**Exercise directions:** All pictures are to be omitted while the lines starting at the line with "22谦卑 莫林诺.迈可" and ending at the line with "De vader van Joyce werd geplaagd door herbele" in the material below are retyped exactly, both ends included.

* * *

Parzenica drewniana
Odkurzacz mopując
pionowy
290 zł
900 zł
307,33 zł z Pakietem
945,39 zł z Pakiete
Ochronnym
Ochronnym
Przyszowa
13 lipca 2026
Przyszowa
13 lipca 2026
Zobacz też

* * *

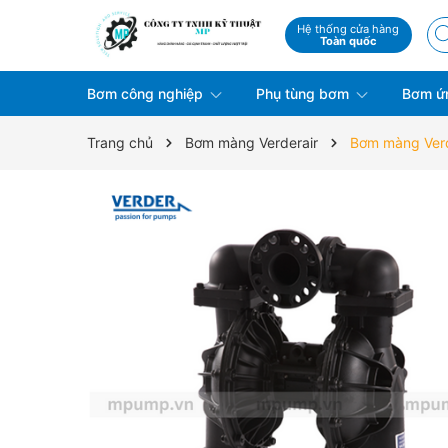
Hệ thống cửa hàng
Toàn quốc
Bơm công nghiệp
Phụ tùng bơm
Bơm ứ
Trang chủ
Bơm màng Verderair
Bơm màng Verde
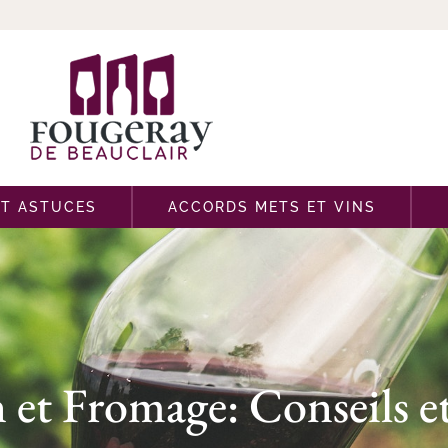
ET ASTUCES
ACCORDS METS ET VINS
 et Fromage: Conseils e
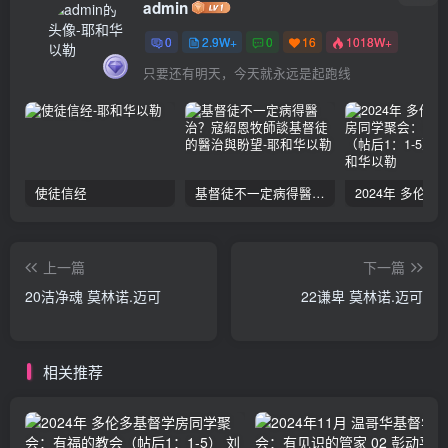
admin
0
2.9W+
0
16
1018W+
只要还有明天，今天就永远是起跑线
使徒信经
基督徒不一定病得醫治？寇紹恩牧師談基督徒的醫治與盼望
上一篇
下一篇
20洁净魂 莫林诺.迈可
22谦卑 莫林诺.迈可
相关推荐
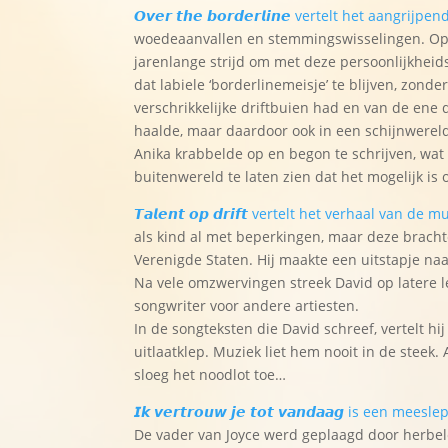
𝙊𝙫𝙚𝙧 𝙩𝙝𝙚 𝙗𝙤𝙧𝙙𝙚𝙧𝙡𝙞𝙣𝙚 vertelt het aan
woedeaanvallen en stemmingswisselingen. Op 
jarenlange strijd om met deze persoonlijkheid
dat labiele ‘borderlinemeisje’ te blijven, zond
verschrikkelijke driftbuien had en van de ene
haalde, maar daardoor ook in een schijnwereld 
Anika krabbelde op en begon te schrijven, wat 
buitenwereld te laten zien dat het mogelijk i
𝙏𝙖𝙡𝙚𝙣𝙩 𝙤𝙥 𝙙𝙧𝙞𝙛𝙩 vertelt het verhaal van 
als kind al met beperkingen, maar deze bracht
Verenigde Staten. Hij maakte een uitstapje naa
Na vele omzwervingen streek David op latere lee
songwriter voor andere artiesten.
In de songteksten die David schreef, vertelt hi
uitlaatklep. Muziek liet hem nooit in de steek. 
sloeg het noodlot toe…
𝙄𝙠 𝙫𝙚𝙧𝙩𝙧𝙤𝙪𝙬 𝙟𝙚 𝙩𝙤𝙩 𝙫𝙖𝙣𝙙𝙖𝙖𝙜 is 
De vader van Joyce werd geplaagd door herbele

* * *

**Exercise result:**
22谦卑 莫林诺.迈可
相关推荐
𝙊𝙫𝙚𝙧 𝙩𝙝𝙚 𝙗𝙤𝙧𝙙𝙚𝙧𝙡𝙞𝙣𝙚 vertelt het aan
woedeaanvallen en stemmingswisselingen. Op 
jarenlange strijd om met deze persoonlijkheid
dat labiele ‘borderlinemeisje’ te blijven, zond
verschrikkelijke driftbuien had en van de ene
haalde, maar daardoor ook in een schijnwereld 
Anika krabbelde op en begon te schrijven, wat 
buitenwereld te laten zien dat het mogelijk i
𝙏𝙖𝙡𝙚𝙣𝙩 𝙤𝙥 𝙙𝙧𝙞𝙛𝙩 vertelt het verhaal van 
als kind al met beperkingen, maar deze bracht
Verenigde Staten. Hij maakte een uitstapje naa
Na vele omzwervingen streek David op latere lee
songwriter voor andere artiesten.
In de songteksten die David schreef, vertelt hi
uitlaatklep. Muziek liet hem nooit in de steek. 
sloeg het noodlot toe…
𝙄𝙠 𝙫𝙚𝙧𝙩𝙧𝙤𝙪𝙬 𝙟𝙚 𝙩𝙤𝙩 𝙫𝙖𝙣𝙙𝙖𝙖𝙜 is 
De vader van Joyce werd geplaagd door herbele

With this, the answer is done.